Antonio Decaro piange in diretta Facebook: Bari è deserta dopo le 18 (Foto da video)

ROMA – Il sindaco di Bari, Antonio Decaro piange e singhiozza durante una diretta Facebook mentre cammina nel centro della città deserta testimoniando la chiusura dei locali avvenuta alle 18 (come da decreto Coronavirus). “In questi anni – dice – abbiamo fatto tanti sacrifici per riuscire a far vivere la città, a portare tanti turisti… però sono sicuro che ce la faremo, ci riusciremo, dobbiamo avere fiducia e recupereremo tutto quello che abbiamo fatto in questi anni. Ora rispettiamo le prescrizioni che ci arrivano dalla cabina di regia, perché più rispetteremo le prescrizioni e più ci metteremo alle spalle questa situazione di emergenza”.

Camminando davanti ai locali chiusi, con la voce rotta dal pianto, dice “ringrazio tutti gli operatori, gli operatori economici e i ristoratori che stanno subendo già una forte crisi e la chiusura alle 18 è un altro colpo all’economia della città” “Questi locali che normalmente la sera sono pieni di persone, oggi sono chiusi”, ma “finirà l’emergenza sanitaria e riusciremo a superare anche l’emergenza economica” continua, augurando “buona serata a tutti, da casa”.
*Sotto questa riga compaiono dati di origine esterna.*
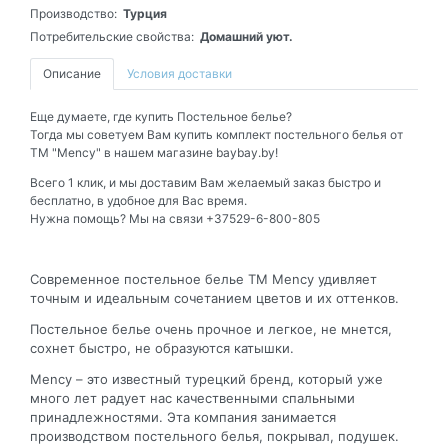
Производство:
Турция
Потребительские свойства:
Домашний уют.
Описание
Условия доставки
Еще думаете, где купить Постельное белье?
Тогда мы советуем Вам купить комплект постельного белья от
ТМ "Mency" в нашем магазине baybay.by!
Всего 1 клик, и мы доставим Вам желаемый заказ быстро и
бесплатно, в удобное для Вас время.
Нужна помощь? Мы на связи +37529-6-800-805
Современное постельное белье ТМ Mency удивляет
точным и идеальным сочетанием цветов и их оттенков.
Постельное белье очень прочное и легкое, не мнется,
сохнет быстро, не образуются катышки.
Mency – это известный турецкий бренд, который уже
много лет радует нас качественными спальными
принадлежностями. Эта компания занимается
производством постельного белья, покрывал, подушек.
“Bari oggi si è svegliata con nuove restrizioni che tutti dobbiamo seguire. Questo non è il momento di discutere o di esprimere opinioni personali. Questo è il momento di applicare le regole che ci sono state date”, Aveva dichiarato Decaro, commentando il nuovo DPCM per il contenimento del coronavirus.

“Ognuno di noi – dice Decaro – deve sentirsi responsabile dei propri comportamenti individuali e gli enti preposti devono assicurarsi di effettuare i dovuti controlli senza eccezioni. Siamo di fronte ad un’emergenza nazionale e come tale va gestita chiedendo ad ognuno di fare la sua parte. Perché, come ho detto più volte, se anche il Governo decidesse di schierare l’esercito non ci sarebbero abbastanza militari per controllare i comportamenti di ogni singolo cittadino”.